Gov. Greg Abbott said Wednesday that the number of Texas National Guardsmen deployed in Texas flood zones has increased from 12,000 to 14,000, and he is asking for another 10,000 guardsmen from other states.

Abbott said the federal government granted his request to add 14 Texas counties to the federal disaster declaration, which will allow residents to apply for aid with the Federal Emergency Management Association, bringing the total of Texas counties under the declaration to 33.

Houston’s George Bush Intercontinental and Hobby Airports opened up Wednesday for limited flights after Harvey forced them to shut down Sunday.

More than 51,000 customers in the nine-county Houston region were still without power early Thursday, CenterPoint Energy said, and state officials said 32,000 people were in shelters Wednesday night.

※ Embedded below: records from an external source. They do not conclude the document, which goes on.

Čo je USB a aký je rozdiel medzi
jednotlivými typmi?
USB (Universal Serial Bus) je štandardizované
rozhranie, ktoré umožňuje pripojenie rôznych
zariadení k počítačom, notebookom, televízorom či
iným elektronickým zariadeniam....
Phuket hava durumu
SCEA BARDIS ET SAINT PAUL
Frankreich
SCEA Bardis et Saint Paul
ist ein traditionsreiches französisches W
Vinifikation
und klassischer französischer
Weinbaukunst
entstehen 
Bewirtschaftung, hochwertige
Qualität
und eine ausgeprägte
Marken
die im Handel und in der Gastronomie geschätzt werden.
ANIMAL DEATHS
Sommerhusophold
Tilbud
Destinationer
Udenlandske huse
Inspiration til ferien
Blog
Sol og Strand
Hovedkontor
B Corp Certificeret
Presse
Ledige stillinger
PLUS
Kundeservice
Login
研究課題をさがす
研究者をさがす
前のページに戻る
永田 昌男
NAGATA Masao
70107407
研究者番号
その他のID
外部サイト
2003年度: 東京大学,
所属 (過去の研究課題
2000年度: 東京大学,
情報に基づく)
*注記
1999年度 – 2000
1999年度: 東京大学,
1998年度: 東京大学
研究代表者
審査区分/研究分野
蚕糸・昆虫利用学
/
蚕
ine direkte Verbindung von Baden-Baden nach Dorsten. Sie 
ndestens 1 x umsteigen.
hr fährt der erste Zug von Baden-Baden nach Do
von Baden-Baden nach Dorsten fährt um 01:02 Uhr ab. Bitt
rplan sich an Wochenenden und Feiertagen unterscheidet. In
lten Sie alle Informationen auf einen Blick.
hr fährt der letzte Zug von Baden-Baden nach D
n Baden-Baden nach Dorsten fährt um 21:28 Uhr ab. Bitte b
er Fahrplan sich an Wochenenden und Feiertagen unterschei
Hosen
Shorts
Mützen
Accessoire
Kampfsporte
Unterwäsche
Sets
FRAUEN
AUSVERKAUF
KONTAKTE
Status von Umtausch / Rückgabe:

Two explosions were heard at 2 a.m. Thursday and black smoke spewed from an Arkema chemical plant in Crosby, northeast of Houston, the company said.

Arkema evacuated all of its employees Tuesday, and 300 residents within 1½ miles of the plant were voluntarily evacuated after the plant lost power and refrigerated organic peroxides began to heat up.

“Unprecedented flooding overwhelmed our primary power and two sources of emergency backup power. As a result, we lost critical refrigeration of the products on site. Some of our organic peroxides products burn if not stored at low temperature,” the company said.

Both Arkema and city officials said that “the best course of action is to let the fire burn itself out” because the chemicals involved were volatile.

A total of 15 officers with the Harris County Sheriff’s Office went to the hospital due to the smoke and fumes, though nine of the officers drove themselves to the hospital only as a precaution, Harris County Sheriff’s Office spokesman Jason Spencer said Thursday.

The hospital told the sheriff’s office that none of the officers suffered any life-threatening injuries, Spencer said.

Mayor Sylvester Turner said Houston garbage truck drivers were expected to get back to work Thursday. Public schools are expected to open Monday, a week late, as the enormous cleanup begins.

Courthouse News reporter James Palmer contributed to this story.